Russian natural gas company Novatek tested the reloading of LNG in the Kildin Strait of the Barents Sea optimizing its export of LNG to Europe. Meanwhile Rosatomflot’s newest nuclear icebreaker Arktika successfully completed its first escort through the icy waters of Ob Bay.
Novatek’s complex transport network to deliver liquefied natural gas (LNG) from the Yamal Peninsula to Europe is taking further shape. This week the company put in place the latest piece of its Arctic logistics puzzle: the reloading of LNG from ice-breaking vessels to conventional gas carriers off the waters of Murmansk.
These types of transfers will ensure uninterrupted year-round export of Yamal LNG to Europe resulting in a growing number of LNG carriers passing through Norway’s shipping lanes.
“The ship-to-ship transshipment complex in the Murmansk Region represents another significant milestone in developing Novatek’s LNG supply chain from the LNG facilities located in the Russian Arctic to the global natural gas consuming markets,” the company explained in a statement.
Earlier this summer the company conducted a trial of the Kildin anchorage and confirmed that it would be suitable for reloading LNG. During these operations gas is transferred from Arc7 ice-breaking LNG carriers to conventional carriers, allowing Novatek to limit the distance its fleet of ice-breaking tankers have to travel.
Leaving Norway behind
Between 2018-2020 Novatek, in cooperation with the Norwegian company Tschudi, utilized Sarnes Fjord near Honningsvåg to transfer more than 10m tons of LNG. At the time the U.S. voiced its displeasure at this cooperation with Russia in the hydrocarbon sector.
The U.S. opposition at least in part prompted Novatek to relocate transfer operations to the Russian side of the Barents Sea, even though the area near Honningsvåg sees calmer waters and is thus more favorable for operations.
The first transshipment occurred between the Arc7 LNG tanker Nikolay Yevgenov and the conventional tanker Yamal Spirit. For now the transfers are ship-to-ship where both vessels are connected via hoses.
Transfers can take up to 48 hours. Starting in 2022 the company will make use of a floating LNG storage barge which can hold two ships’ worth of LNG.
The barge will receive LNG from the Arc7 tankers and pass it on to the standard gas carriers. This allows for more schedule flexibility since both tankers won’t be required to arrive at the site at the same time and remain on site together.
Saving money with transshipments
Instead of 28 days, the length of a round-trip voyage from Yamal LNG to Rotterdam, it takes just 7 days round trip to travel the Kildin transshipment location. The transshipment will substantially decrease operating costs for Novatek. Between the Yamal LNG project and the future Arctic LNG 2 project the company is slated to save $180m per year by making use of transshipments.

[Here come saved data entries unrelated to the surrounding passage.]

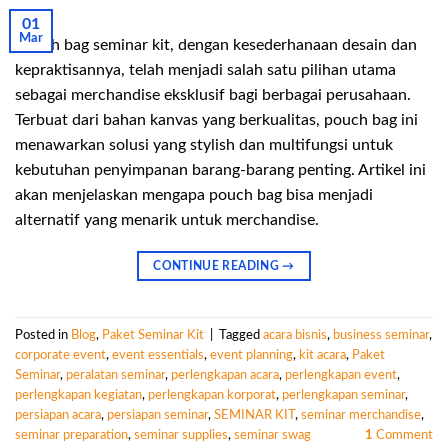
01
Mar
Pouch bag seminar kit, dengan kesederhanaan desain dan
kepraktisannya, telah menjadi salah satu pilihan utama
sebagai merchandise eksklusif bagi berbagai perusahaan.
Terbuat dari bahan kanvas yang berkualitas, pouch bag ini
menawarkan solusi yang stylish dan multifungsi untuk
kebutuhan penyimpanan barang-barang penting. Artikel ini
akan menjelaskan mengapa pouch bag bisa menjadi
alternatif yang menarik untuk merchandise.
CONTINUE READING
→
Posted in
Blog
,
Paket Seminar Kit
|
Tagged
acara bisnis
,
business seminar
,
corporate event
,
event essentials
,
event planning
,
kit acara
,
Paket
Seminar
,
peralatan seminar
,
perlengkapan acara
,
perlengkapan event
,
perlengkapan kegiatan
,
perlengkapan korporat
,
perlengkapan seminar
,
persiapan acara
,
persiapan seminar
,
SEMINAR KIT
,
seminar merchandise
,
seminar preparation
,
seminar supplies
,
seminar swag
1
Comment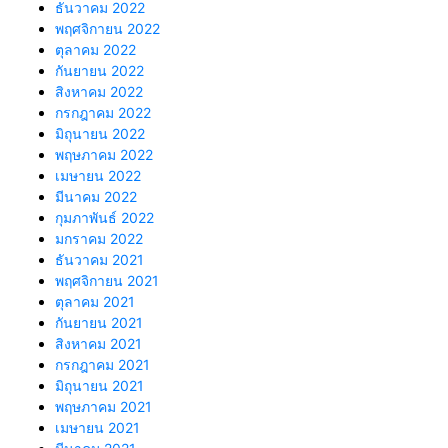
ธันวาคม 2022
พฤศจิกายน 2022
ตุลาคม 2022
กันยายน 2022
สิงหาคม 2022
กรกฎาคม 2022
มิถุนายน 2022
พฤษภาคม 2022
เมษายน 2022
มีนาคม 2022
กุมภาพันธ์ 2022
มกราคม 2022
ธันวาคม 2021
พฤศจิกายน 2021
ตุลาคม 2021
กันยายน 2021
สิงหาคม 2021
กรกฎาคม 2021
มิถุนายน 2021
พฤษภาคม 2021
เมษายน 2021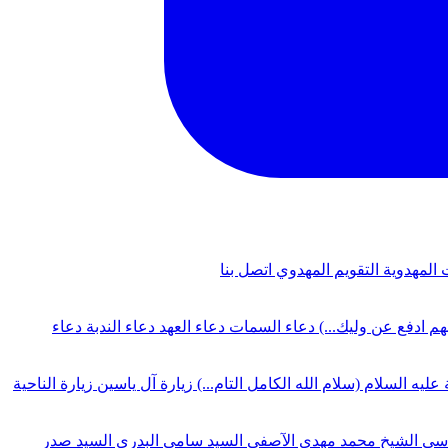
 المهدوية
التقويم المهدوي
اتصل بنا
لهم ادفع عن وليك...)
دعاء السمات
دعاء العهد
دعاء الندبة
دعاء
 عليه السلام (سلام الله الكامل التام...)
زيارة آل ياسين
زيارة الناحية
دسي
الشيخ محمد مهدي الآصفي
السيد سامي البدري
السيد صدر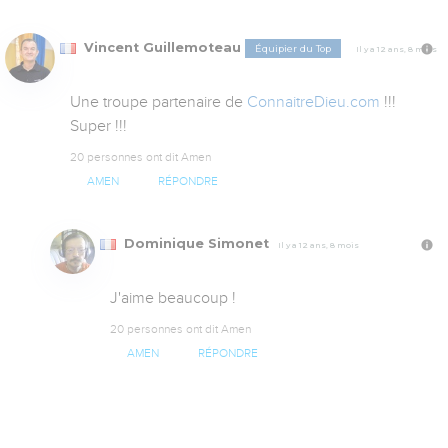
Vincent Guillemoteau
Équipier du Top
Il y a 12 ans, 8 mois
Une troupe partenaire de 
ConnaitreDieu.com
 !!! 
Super !!!
20 personnes ont dit Amen
AMEN
RÉPONDRE
Dominique Simonet
Il y a 12 ans, 8 mois
J'aime beaucoup !
20 personnes ont dit Amen
AMEN
RÉPONDRE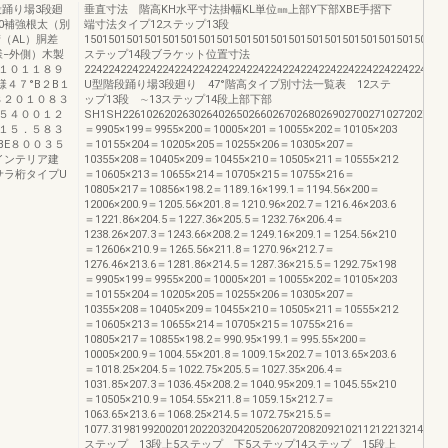
階段踊り場3段廻
垂直寸法 階高KH水平寸法掛幅KL単位㎜上部Y下部XBE手摺下
40補強根太（別
端寸法タイプ12ステップ13段
（AL）胴差
150150150150150150150150150150150150150150150150150150150150
様−外側）木製
ステップ14段ブラケット位置寸法
２１０１１８９
22422422422422422422422422422422422422422422422422422422422
４７°B２B１
U型階段踊り場3段廻り 47°階高タイプ別寸法一覧表 12ステ
８２０１０８３
ップ13段 ∼13ステップ14段上部下部
５４００１２
SH1SH2261026202630264026502660267026802690270027102720273027
１５．５８３
＝9905×199＝9955×200＝10005×201＝10055×202＝10105×203
BE８００３５
＝10155×204＝10205×205＝10255×206＝10305×207＝
ミインテリア建
10355×208＝10405×209＝10455×210＝10505×211＝10555×212
サラ桁タイプU
＝10605×213＝10655×214＝10705×215＝10755×216＝
10805×217＝10856×198.2＝1189.16×199.1＝1194.56×200＝
12006×200.9＝1205.56×201.8＝1210.96×202.7＝1216.46×203.6
＝1221.86×204.5＝1227.36×205.5＝1232.76×206.4＝
1238.26×207.3＝1243.66×208.2＝1249.16×209.1＝1254.56×210
＝12606×210.9＝1265.56×211.8＝1270.96×212.7＝
1276.46×213.6＝1281.86×214.5＝1287.36×215.5＝1292.75×198
＝9905×199＝9955×200＝10005×201＝10055×202＝10105×203
＝10155×204＝10205×205＝10255×206＝10305×207＝
10355×208＝10405×209＝10455×210＝10505×211＝10555×212
＝10605×213＝10655×214＝10705×215＝10755×216＝
10805×217＝10855×198.2＝990.95×199.1＝995.55×200＝
10005×200.9＝1004.55×201.8＝1009.15×202.7＝1013.65×203.6
＝1018.25×204.5＝1022.75×205.5＝1027.35×206.4＝
1031.85×207.3＝1036.45×208.2＝1040.95×209.1＝1045.55×210
＝10505×210.9＝1054.55×211.8＝1059.15×212.7＝
1063.65×213.6＝1068.25×214.5＝1072.75×215.5＝
1077.3198199200201202203204205206207208209210211212213214215216217
ステップ 13段上5ステップ 下5ステップ14ステップ 15段上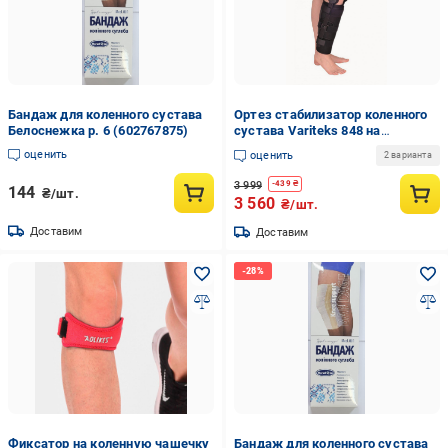
Бандаж для коленного сустава
Ортез стабилизатор коленного
Белоснежка р. 6 (602767875)
сустава Variteks 848 на
подвесах р. 65
оценить
оценить
2 варианта
3 999
-
439
₴
144
₴/шт.
3 560
₴/шт.
Доставим
Доставим
Фиксатор на коленную чашечку
Бандаж для коленного сустава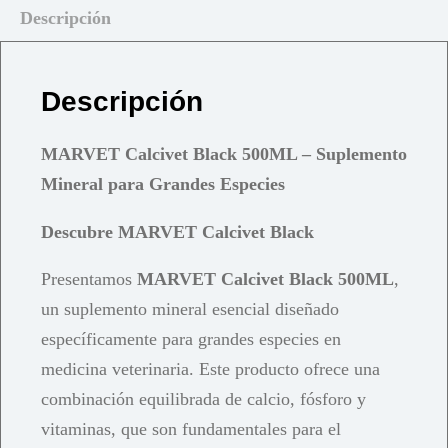
Descripción
Descripción
MARVET Calcivet Black 500ML – Suplemento
Mineral para Grandes Especies
Descubre MARVET Calcivet Black
Presentamos
MARVET Calcivet Black 500ML
,
un suplemento mineral esencial diseñado
específicamente para grandes especies en
medicina veterinaria. Este producto ofrece una
combinación equilibrada de calcio, fósforo y
vitaminas, que son fundamentales para el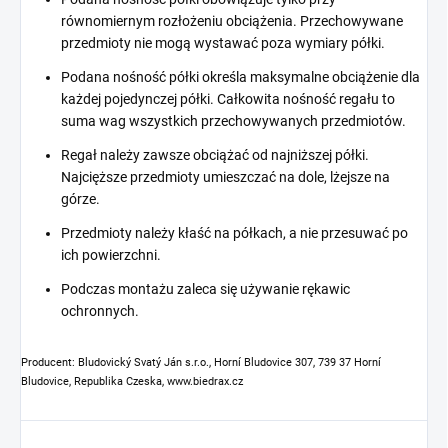
równomiernym rozłożeniu obciążenia. Przechowywane
przedmioty nie mogą wystawać poza wymiary półki.
Podana nośność półki określa maksymalne obciążenie dla
każdej pojedynczej półki. Całkowita nośność regału to
suma wag wszystkich przechowywanych przedmiotów.
Regał należy zawsze obciążać od najniższej półki.
Najcięższe przedmioty umieszczać na dole, lżejsze na
górze.
Przedmioty należy kłaść na półkach, a nie przesuwać po
ich powierzchni.
Podczas montażu zaleca się używanie rękawic
ochronnych.
Producent: Bludovický Svatý Ján s.r.o., Horní Bludovice 307, 739 37 Horní
Bludovice, Republika Czeska, www.biedrax.cz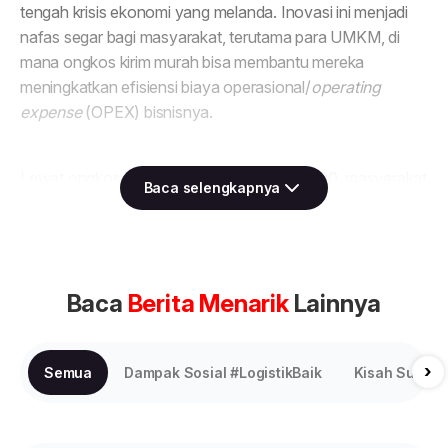
Baca selengkapnya
Baca
Berita Menarik
Lainnya
›
Semua
Dampak Sosial #LogistikBaik
Kisah Sukses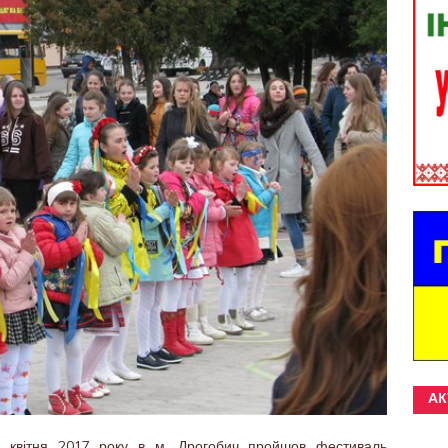
АК
.
 квітня 2017 року в м. Дрогобич пройшов фестиваль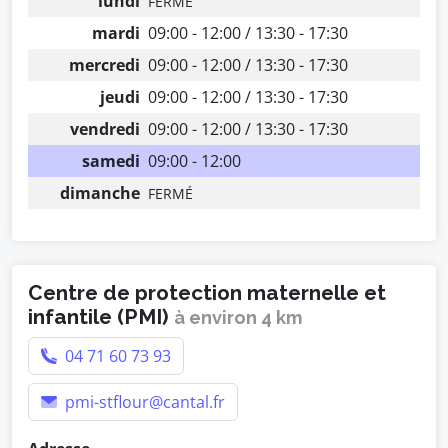
lundi
FERMÉ
mardi
09:00 - 12:00 / 13:30 - 17:30
mercredi
09:00 - 12:00 / 13:30 - 17:30
jeudi
09:00 - 12:00 / 13:30 - 17:30
vendredi
09:00 - 12:00 / 13:30 - 17:30
samedi
09:00 - 12:00
dimanche
FERMÉ
Centre de protection maternelle et
infantile (PMI)
à environ 4 km
04 71 60 73 93
pmi-stflour@cantal.fr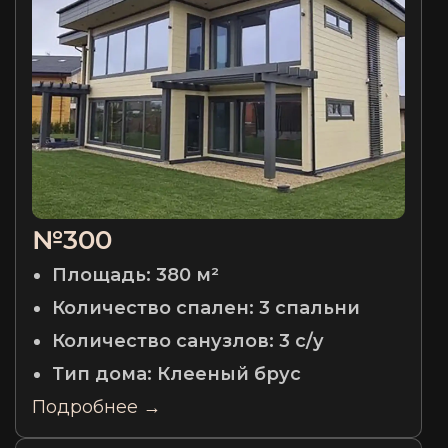
№300
Площадь:
380 м²
Количество спален:
3 спальни
Количество санузлов:
3 с/у
Тип дома:
Клееный брус
Подробнее →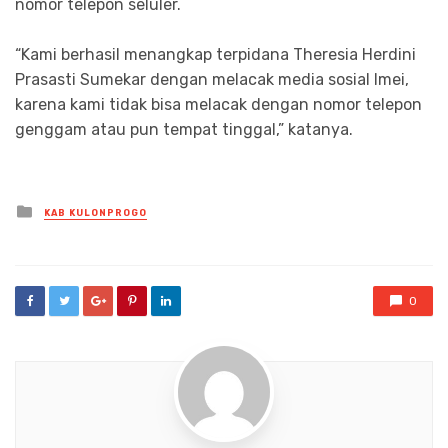
nomor telepon seluler.
“Kami berhasil menangkap terpidana Theresia Herdini
Prasasti Sumekar dengan melacak media sosial Imei,
karena kami tidak bisa melacak dengan nomor telepon
genggam atau pun tempat tinggal,” katanya.
Posted
KAB KULONPROGO
in
0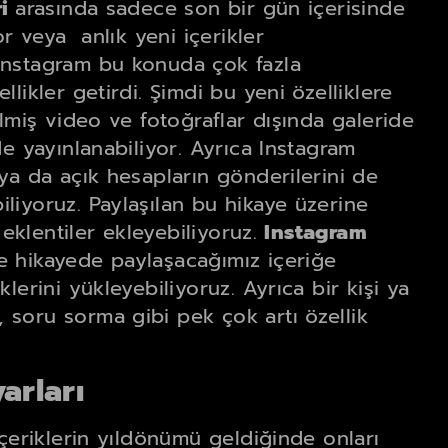
ri
arasında sadece son bir gün içerisinde
or veya anlık yeni içerikler
Instagram bu konuda çok fazla
likler getirdi. Şimdi bu yeni özelliklere
lmiş video ve fotoğraflar dışında galeride
e yayınlanabiliyor. Ayrıca Instagram
ya da açık hesapların gönderilerini de
liyoruz. Paylaşılan bu hikaye üzerine
 eklentiler ekleyebiliyoruz.
Instagram
de hikayede paylaşacağımız içeriğe
lerini yükleyebiliyoruz. Ayrıca bir kişi ya
soru sorma gibi pek çok artı özellik
arları
içeriklerin yıldönümü geldiğinde onları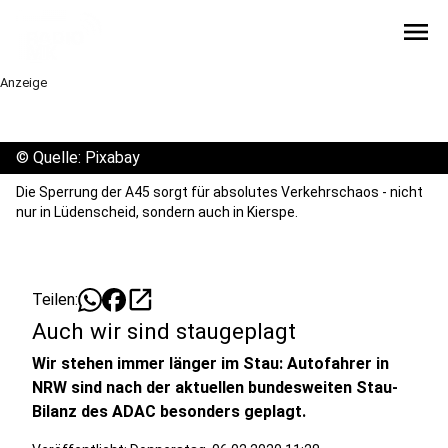
menu
Anzeige
©
Quelle: Pixabay
Die Sperrung der A45 sorgt für absolutes Verkehrschaos - nicht
nur in Lüdenscheid, sondern auch in Kierspe.
open_in_new
Teilen:
Auch wir sind staugeplagt
Wir stehen immer länger im Stau: Autofahrer in
NRW sind nach der aktuellen bundesweiten Stau-
Bilanz des ADAC besonders geplagt.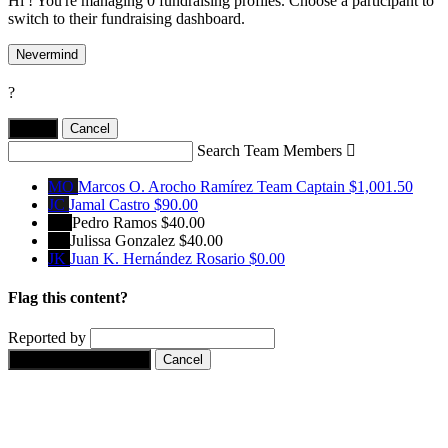
Hi ! You're managing 0 fundraising profiles. Choose a participant to
switch to their fundraising dashboard.
Nevermind
?
Yes,
.
Cancel
Search Team Members

MO
Marcos O. Arocho Ramírez
Team Captain
$1,001.50
JC
Jamal Castro
$90.00
PR
Pedro Ramos
$40.00
JG
Julissa Gonzalez
$40.00
JK
Juan K. Hernández Rosario
$0.00
Flag this content?
Reported by
Yes, flag this content.
Cancel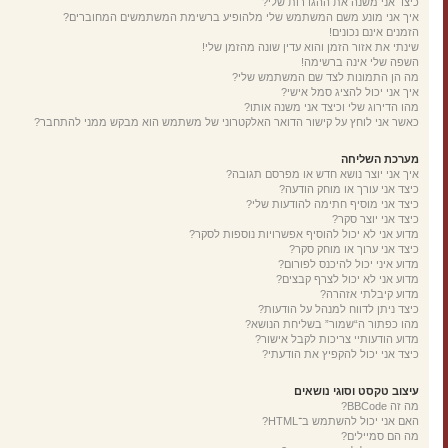
כיצד אני משנה את ההגדרות שלי?
איך אני מונע משם המשתמש שלי מלהופיע ברשימת המשתמשים המחוברים?
הזמנים אינם נכונים!
שינתי את אזור הזמן והוא עדין שונה מהזמן שלי!
השפה שלי אינה ברשימה!
מה הן התמונות לצד שם המשתמש שלי?
איך אני יכול להציג סמל אישי?
מהו הדירוג שלי וכיצד אני משנה אותו?
כאשר אני לוחץ על קישור הדואר האלקטרוני של משתמש הוא מבקש ממני להתחבר?
מערכת השליחה
איך אני יוצר נושא חדש או מפרסם תגובה?
כיצד אני עורך או מוחק הודעה?
כיצד אני מוסיף חתימה להודעות שלי?
כיצד אני יוצר סקר?
מדוע אני לא יכול להוסיף אפשרויות נוספות לסקר?
כיצד אני ערוך או מוחק סקר?
מדוע איני יכול להיכנס לפורום?
מדוע אני לא יכול לצרף קבצים?
מדוע קיבלתי אזהרה?
כיצד ניתן לדווח למנהל על הודעות?
מהו כפתור ה“שמור” בשליחת הנושא?
מדוע הודעותיי צריכות לקבל אישור?
כיצד אני יכול להקפיץ את הודעתי?
עיצוב טקסט וסוגי נושאים
מה זה BBCode?
האם אני יכול להשתמש ב־HTML?
מה הם סמיילים?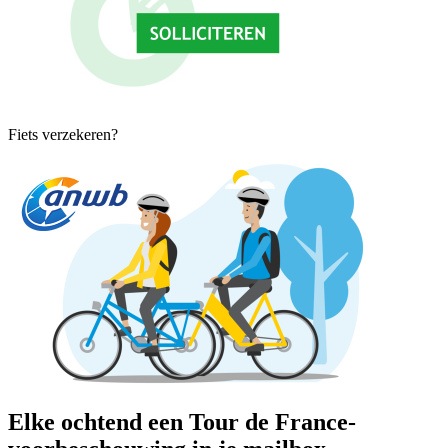
Fiets verzekeren?
Elke ochtend een Tour de France-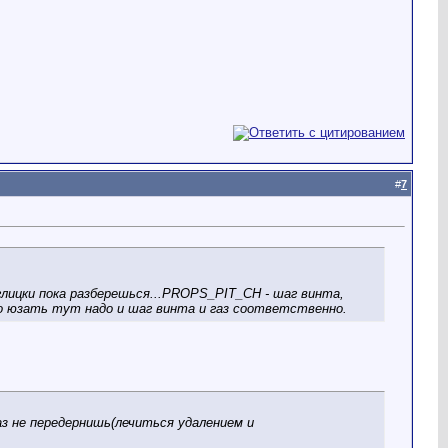
#
7
нглицки пока разберешься...PROPS_PIT_CH - шаг винта,
что юзать тут надо и шаг винта и газ соответственно.
раз не передернишь(лечиться удалением и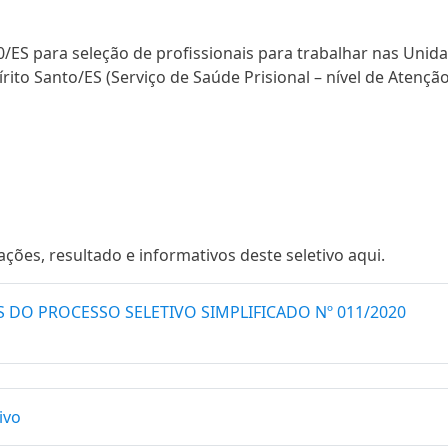
0/ES para seleção de profissionais para trabalhar nas Unid
ito Santo/ES (Serviço de Saúde Prisional – nível de Atenção
es, resultado e informativos deste seletivo aqui.
DO PROCESSO SELETIVO SIMPLIFICADO Nº 011/2020
ivo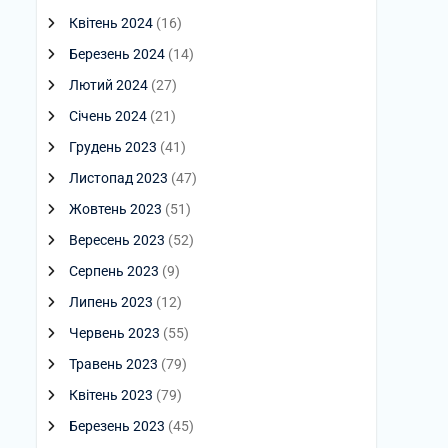
Квітень 2024
(16)
Березень 2024
(14)
Лютий 2024
(27)
Січень 2024
(21)
Грудень 2023
(41)
Листопад 2023
(47)
Жовтень 2023
(51)
Вересень 2023
(52)
Серпень 2023
(9)
Липень 2023
(12)
Червень 2023
(55)
Травень 2023
(79)
Квітень 2023
(79)
Березень 2023
(45)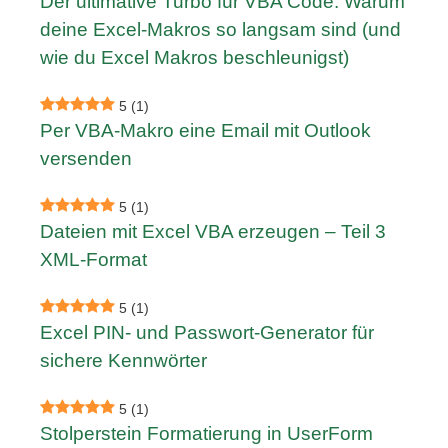
Der ultimative Turbo für VBA Code: Warum
deine Excel-Makros so langsam sind (und
wie du Excel Makros beschleunigst)
5
(1)
Per VBA-Makro eine Email mit Outlook
versenden
5
(1)
Dateien mit Excel VBA erzeugen – Teil 3
XML-Format
5
(1)
Excel PIN- und Passwort-Generator für
sichere Kennwörter
5
(1)
Stolperstein Formatierung in UserForm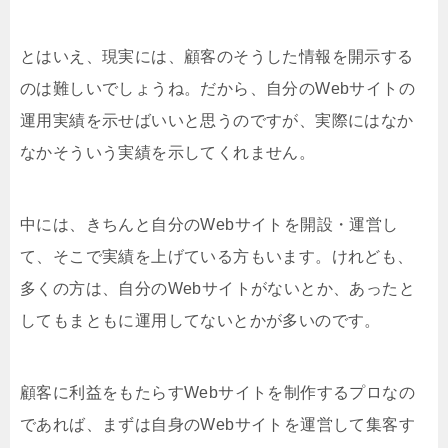
とはいえ、現実には、顧客のそうした情報を開示する
のは難しいでしょうね。だから、自分のWebサイトの
運用実績を示せばいいと思うのですが、実際にはなか
なかそういう実績を示してくれません。
中には、きちんと自分のWebサイトを開設・運営し
て、そこで実績を上げている方もいます。けれども、
多くの方は、自分のWebサイトがないとか、あったと
してもまともに運用してないとかが多いのです。
顧客に利益をもたらすWebサイトを制作するプロなの
であれば、まずは自身のWebサイトを運営して集客す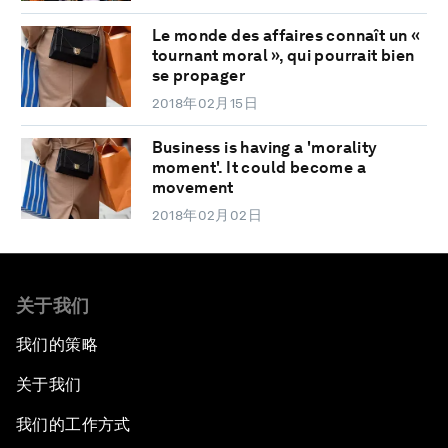
Le monde des affaires connaît un «
tournant moral », qui pourrait bien
se propager
2018年02月15日
Business is having a 'morality
moment'. It could become a
movement
2018年02月02日
关于我们
我们的策略
关于我们
我们的工作方式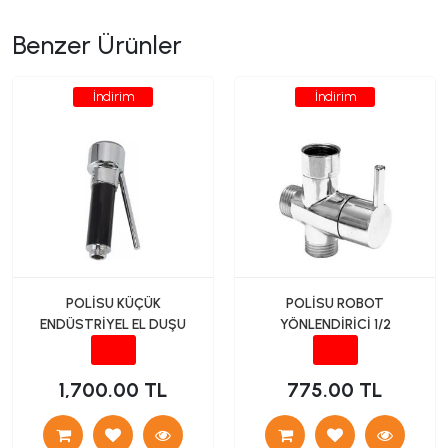
Benzer Ürünler
İndirim
İndirim
POLİSU KÜÇÜK
POLİSU ROBOT
ENDÜSTRİYEL EL DUŞU
YÖNLENDİRİCİ 1/2
1,700.00 TL
775.00 TL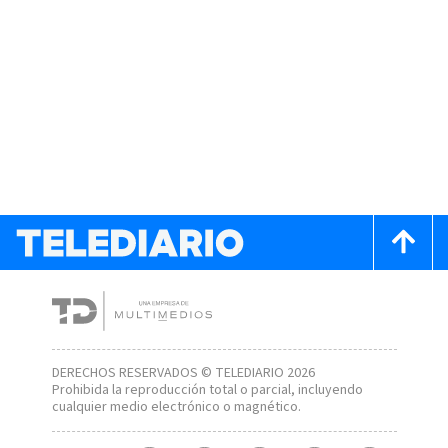
DERECHOS RESERVADOS © TELEDIARIO 2026
Prohibida la reproducción total o parcial, incluyendo
cualquier medio electrónico o magnético.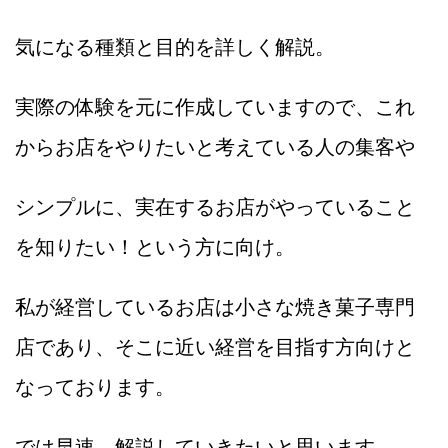
気になる種類と目的を詳しく解説。
実際の体験を元に作成していますので、これ
からお店をやりたいと考えている人の集客や
シンプルに、実在するお店がやっていること
を知りたい！という方に向け。
私が経営しているお店は小さな焼き菓子専門
店であり、そこに近い経営を目指す方向けと
なっております。
では早速、解説していきたいと思います。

Essential to Novatek’s plan for year-round operations along the Northern Sea Route is the use of nuclear-powered icebreakers operated by Russian state-owned company Rosatomflot. This week the company’s newest and the world’s most powerful icebreaker completed its first voyage escorting a dry bulk vessel, Siyaniye Severa, in the Gulf of Ob.
Arktika ready for action
Last month Rosatomflot’s new nuclear icebreaker Arktika sailed into the center of the Arctic Ocean for a shakedown cruise, but sea ice even at the North Pole was too thin to fully test the ship’s icebreaking capabilities.
“The first mission is to test this new generation of nuclear-powered icebreaker. Only during the operation, the crew can identify and eliminate mechanical defects. This is a common process that takes place during the commissioning of any vessel. The crew learns the capabilities of the icebreaker, gets used to it,” explains Atomflot Director Leonid Irlitsa.
According to the company the vessel showed excellent maneuvering characteristics. Additional escorts are scheduled after the ship returns to Murmansk in mid-December.
While Russia and Rosatomflot sport a wealth of experience constructing and building icebreakers, its program has not been without flaws or setbacks. The new Arktika-class icebreakers have been delayed by around four years following issues with a domestically-sourced steam turbine and damage to the vessel’s propulsion motor shortly before commissioning.